Rave: Just been offered a dream job, that doubles my current salary, and would provide me with a wealth of experience i cant get in the current job market in my area (It would effectively jump my career growth ahead by 3-5 years). Rant: Its on the other side of the fucking country and the wife is not all that keen being that far away from her family (I on the other hand would be really pleased to have 1600 miles between me and the mother-in-law)... Its only a 4 hour flight but we want to start a family and all of her support is in this state so i see where shes coming from. I have a week to talk it through with her before responding.

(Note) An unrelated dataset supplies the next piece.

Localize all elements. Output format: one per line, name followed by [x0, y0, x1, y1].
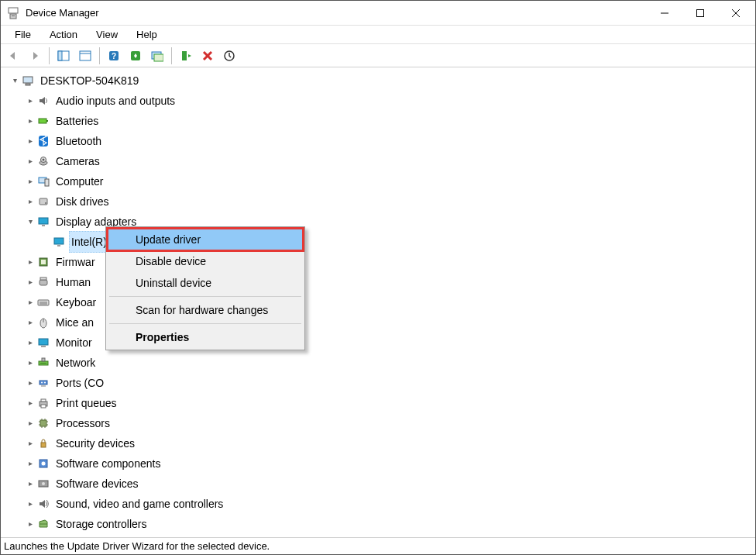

I enjoy reading the rant and rave section, but normally I just do not see too much to really rant or rave about til: Rant: First all the rock stars I saw in the 70's and 80's started to die off in January of this year. Now Prince someone I unfortunately, never got around to seeing even though I had plenty of opportunities to do so passed on. Rant: Prince would not affect me too much except: I have a friend whom I have been best friends with for 49 years lost his older brother to cancer on Saturday. His brother was a little more than a decade older than I, and was essentially an older brother I never had. My first motorcycle rides were on the back of his Triumph and Harley trike. He gave me the first chance to drive a go cart and even a car out in a back field. He was always there to lend a hand or a beer as needed. Fuck Cancer.
Took the 13 year old to the Holocaust Memorial today. Rant: The museum asks that people refrain from photography and video and cellular usage during the tour. WHY THE BLUE FUCK IS THAT SO HARD!!? Selfies with the Auschwitz gate Photos in front of the barracks Answering the phone Disrespectful and just...disappointing.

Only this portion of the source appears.